LETTERS: Decision should rest with the citizens

What does it mean when the police have to be called in to evict citizens from a city council meeting?

What does it mean when the police have to be called in to evict citizens from a city council meeting?

Were chambers filled with unruly thugs holding cans of spray paint or rocks?

Hooligans perhaps, or were they occupied by 120 average citizens, of all ages, who were either opposed to, or in favour of, annexing a large section of Skaha Lake Park to build a tourist attraction. Is this an example of elected officials listening to the people who put their trust in  them? People who thought that they would be the best choice as our guardians of the public good.

In light of Tuesday’s deliberations, where mayor and council unanimously decided to proceed with their previous decision to annex a large portion of Skaha Lake Park to make way for a commercial waterslide development, the lyrics, ‘Is anybody out there?’ or ‘Can anybody hear me?’ would have been much more appropriate at the beginning of last Monday’s city council meeting. ‘This land is my land?’ now seems to be a pipe dream, and the term ‘lease’ in this case is just semantics.

Gone is gone, and many of those opposed will be dead before the lease expires.

Are we going to have to endure two years of public unrest?

Will there be people picketing the waterslide during its construction, or perhaps on the day it opens?

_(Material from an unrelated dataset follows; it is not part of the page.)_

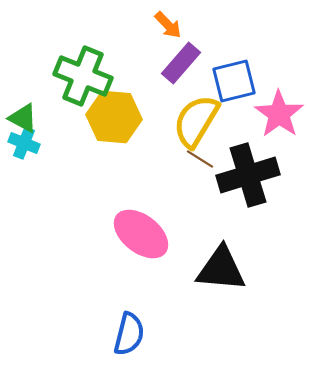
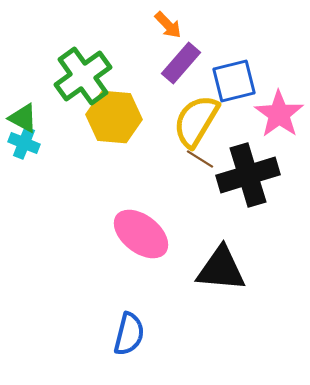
green cross: rotated 32 degrees clockwise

Will the police have to be called in to evict protesters?

Will they be forced to use pepper spray? Perhaps a water cannon for crowd control should be included in the plans, just in case.

I do not understand why such an important and divisive issue is not worth the $30,000 it would cost to hold a referendum. Council has spent more than that on a street party.

Let the people who own the park decide its fate and put this issue to rest. If the so called ‘silent majority’ is in favour of this project, then a referendum should prove that.

What is council afraid of? Why are they so determined to ram this through without the input and approval of the people of Penticton?